A onda ecológica veste-se facilmente de religiosidade. Toca-lhe fortemente a aura sagrada. Fala-se de mistério, de espírito, de totalidade, enfim, de termos que ressudam religião. Que há realmente de verdade nesse discurso? Encontra-se realmente a pessoa de Deus no cosmos ou projetam-se sobre ele aspirações sacralizantes tipicamente humanas. Não valeria aqui a acre crítica ateia de L. Feuerbach de que Deus não passa de projeção do ser humano? A "morte de Deus" significaria então o encontro do ser humano com a sua verdade. Deus falseia-lhe a percepção e mascara-lhe a autoconsciência(...)

Vamos devagar. Existe uma sacralidade cósmica que beira o panteísmo. Tudo é Deus. Ele não passa de uma realidade humana na totalidade do criado. O conjunto do cosmos é divino, mas não Deus. Existe o adjetivo e não o substantivo. O adjetivo reflete o sentimento que temos. O substantivo aponta para a realidade existente. Não afirmamos nada de Deus, mas sentimo-nos maravilhados em face do cosmos, atribuindo-lhe respeito e admiração que raia o divino.

A visão cristã caminha em outra direção. Na origem está o ato criador. Ressoam-nos as primeiras palavras da Escritura: "No princípio, Deus criou o céu e a terra" (Gn 1,1). Esse princípio tem dois sentidos bem diferentes. A criação inicia o tempo. Nesse princípio, que antecede o tempo, está Deus a criá-lo juntamente com o mundo. Princípio significa ainda algo mais profundo. Denota origem, fonte primeira, sustentáculo fundamental. Não termina nunca. Não conota continuidade. Permanece continuamente princípio de existência.

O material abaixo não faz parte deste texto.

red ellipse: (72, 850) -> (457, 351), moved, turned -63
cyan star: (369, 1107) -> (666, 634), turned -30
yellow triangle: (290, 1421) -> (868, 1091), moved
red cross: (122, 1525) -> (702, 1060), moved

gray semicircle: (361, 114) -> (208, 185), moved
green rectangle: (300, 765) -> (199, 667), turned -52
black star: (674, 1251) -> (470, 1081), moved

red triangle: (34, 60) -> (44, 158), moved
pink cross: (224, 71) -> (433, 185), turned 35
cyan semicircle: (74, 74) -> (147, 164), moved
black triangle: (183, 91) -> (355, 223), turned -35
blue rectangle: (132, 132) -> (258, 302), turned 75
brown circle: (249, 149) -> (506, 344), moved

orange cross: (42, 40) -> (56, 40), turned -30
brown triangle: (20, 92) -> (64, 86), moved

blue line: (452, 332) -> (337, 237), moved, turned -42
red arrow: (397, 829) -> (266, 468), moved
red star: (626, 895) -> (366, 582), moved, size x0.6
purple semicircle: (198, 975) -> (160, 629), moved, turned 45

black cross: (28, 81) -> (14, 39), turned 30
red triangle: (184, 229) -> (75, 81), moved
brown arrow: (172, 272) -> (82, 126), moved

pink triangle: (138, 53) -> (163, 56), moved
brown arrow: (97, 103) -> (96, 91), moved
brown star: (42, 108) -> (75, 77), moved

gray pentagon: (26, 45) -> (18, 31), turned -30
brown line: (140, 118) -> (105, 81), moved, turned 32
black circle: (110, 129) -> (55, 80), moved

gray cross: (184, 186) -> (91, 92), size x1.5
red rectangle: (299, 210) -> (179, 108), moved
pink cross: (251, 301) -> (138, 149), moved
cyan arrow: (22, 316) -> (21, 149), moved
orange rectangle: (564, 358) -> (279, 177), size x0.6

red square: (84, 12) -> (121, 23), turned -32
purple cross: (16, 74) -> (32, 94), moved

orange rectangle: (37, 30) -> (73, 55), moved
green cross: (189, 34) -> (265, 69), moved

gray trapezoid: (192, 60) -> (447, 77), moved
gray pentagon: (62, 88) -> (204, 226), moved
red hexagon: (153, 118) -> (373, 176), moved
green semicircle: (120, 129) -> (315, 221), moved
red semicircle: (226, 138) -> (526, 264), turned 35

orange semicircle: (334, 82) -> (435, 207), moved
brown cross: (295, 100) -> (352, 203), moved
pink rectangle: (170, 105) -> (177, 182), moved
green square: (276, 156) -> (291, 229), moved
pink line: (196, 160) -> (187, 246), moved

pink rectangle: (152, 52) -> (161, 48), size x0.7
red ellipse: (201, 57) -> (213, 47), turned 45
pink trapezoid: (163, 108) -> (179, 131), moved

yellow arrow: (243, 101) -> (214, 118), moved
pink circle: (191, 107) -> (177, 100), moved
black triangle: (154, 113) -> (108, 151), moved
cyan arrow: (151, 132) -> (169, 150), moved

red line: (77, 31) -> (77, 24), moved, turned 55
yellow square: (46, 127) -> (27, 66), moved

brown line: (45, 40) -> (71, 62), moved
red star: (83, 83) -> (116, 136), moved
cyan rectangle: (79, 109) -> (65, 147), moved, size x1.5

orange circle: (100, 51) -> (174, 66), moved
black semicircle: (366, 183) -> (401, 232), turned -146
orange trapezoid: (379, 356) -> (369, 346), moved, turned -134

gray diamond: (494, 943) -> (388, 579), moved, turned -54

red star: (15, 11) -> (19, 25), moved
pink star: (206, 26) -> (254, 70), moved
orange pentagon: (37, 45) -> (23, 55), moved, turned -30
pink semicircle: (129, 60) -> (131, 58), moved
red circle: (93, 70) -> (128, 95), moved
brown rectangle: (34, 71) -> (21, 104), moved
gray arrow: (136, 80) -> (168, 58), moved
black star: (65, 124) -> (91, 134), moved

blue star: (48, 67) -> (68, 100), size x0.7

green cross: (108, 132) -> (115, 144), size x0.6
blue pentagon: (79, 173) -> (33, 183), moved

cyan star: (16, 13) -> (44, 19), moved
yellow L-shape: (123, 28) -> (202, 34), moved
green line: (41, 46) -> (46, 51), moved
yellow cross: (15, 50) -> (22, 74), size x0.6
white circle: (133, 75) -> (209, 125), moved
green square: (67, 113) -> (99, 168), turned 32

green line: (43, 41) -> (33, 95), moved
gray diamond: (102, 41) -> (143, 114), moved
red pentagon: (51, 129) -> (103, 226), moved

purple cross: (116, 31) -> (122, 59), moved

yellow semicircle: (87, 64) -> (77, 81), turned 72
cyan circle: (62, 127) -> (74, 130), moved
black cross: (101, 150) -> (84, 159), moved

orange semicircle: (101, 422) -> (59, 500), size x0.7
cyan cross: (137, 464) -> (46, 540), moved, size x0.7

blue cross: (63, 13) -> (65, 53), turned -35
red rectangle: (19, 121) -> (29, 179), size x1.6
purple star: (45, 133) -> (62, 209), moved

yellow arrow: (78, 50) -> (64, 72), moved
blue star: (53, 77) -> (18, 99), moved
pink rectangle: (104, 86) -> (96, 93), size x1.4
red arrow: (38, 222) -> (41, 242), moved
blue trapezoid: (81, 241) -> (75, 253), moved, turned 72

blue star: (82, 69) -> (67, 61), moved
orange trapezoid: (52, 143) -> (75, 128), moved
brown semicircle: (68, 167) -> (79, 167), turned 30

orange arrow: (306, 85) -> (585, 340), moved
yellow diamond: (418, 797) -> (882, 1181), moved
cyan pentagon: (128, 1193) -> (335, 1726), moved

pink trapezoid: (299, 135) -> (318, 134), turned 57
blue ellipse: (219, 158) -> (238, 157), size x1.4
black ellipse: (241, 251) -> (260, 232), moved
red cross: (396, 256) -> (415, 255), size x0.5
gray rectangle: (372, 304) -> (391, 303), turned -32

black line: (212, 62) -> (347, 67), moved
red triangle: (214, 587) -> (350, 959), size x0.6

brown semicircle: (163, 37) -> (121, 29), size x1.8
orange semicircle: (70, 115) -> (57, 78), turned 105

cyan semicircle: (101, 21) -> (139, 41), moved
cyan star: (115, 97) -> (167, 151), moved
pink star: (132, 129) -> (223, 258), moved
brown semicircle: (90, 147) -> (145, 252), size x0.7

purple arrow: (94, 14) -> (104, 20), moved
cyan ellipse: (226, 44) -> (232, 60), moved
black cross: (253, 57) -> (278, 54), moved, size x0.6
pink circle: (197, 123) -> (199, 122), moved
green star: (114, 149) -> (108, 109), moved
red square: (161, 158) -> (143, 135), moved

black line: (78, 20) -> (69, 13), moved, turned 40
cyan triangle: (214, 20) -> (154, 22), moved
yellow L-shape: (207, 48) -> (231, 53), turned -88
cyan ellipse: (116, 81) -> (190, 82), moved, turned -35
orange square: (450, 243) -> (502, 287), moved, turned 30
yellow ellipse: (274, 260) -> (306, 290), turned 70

Assim Deus faz saltar para dentro do tempo a energia fundamental que se cria simultaneamente com ele. Essa explode no big-bang das galáxias até hoje em expansão. Deus não abandona, porém, essa criação. Mantém-na sob a sua força criativa de modo que se a subtraísse, um instante sequer, tudo voltaria ao nada abissal.

A fé bíblica continua e a teologia reflete. Esse mundo criado e sustentado por Deus está entregue à liberdade, à autonomia, à razão humana. Também ela se sustenta em Deus que não lhe deixa de ser o primeiro e último princípio a iluminá-la de modo misterioso, embora real. E nessa conjugação de razão e fé, o ser humano caminha defrontando-se com o cosmos. A ecologia significa, então, esforço de pôr a razão a serviço da harmonia do ser humano com tudo o que o cerca e nisso realiza o projeto primeiro de Deus.

A razão se rege pela ética responsável pela sustentabilidade do criado. A fé acolhe a autocomunicação de Deus que se revela como a última fonte da beleza de toda a criação a impelir-nos a respeitá-la, amá-la e torná-la companheira de caminhada até a plenitude da vida eterna. Esse Deus pessoal, dialogante e interpelante, paradoxalmente dessacraliza e sacraliza o cosmos. Dessacraliza-o, ao colocá-lo sob nossa responsabilidade ética. Sacraliza-o, ao arrancá-lo da simples condição de mero objeto de nossa exploração, para dar-lhe dignidade de vida a ser cultivada.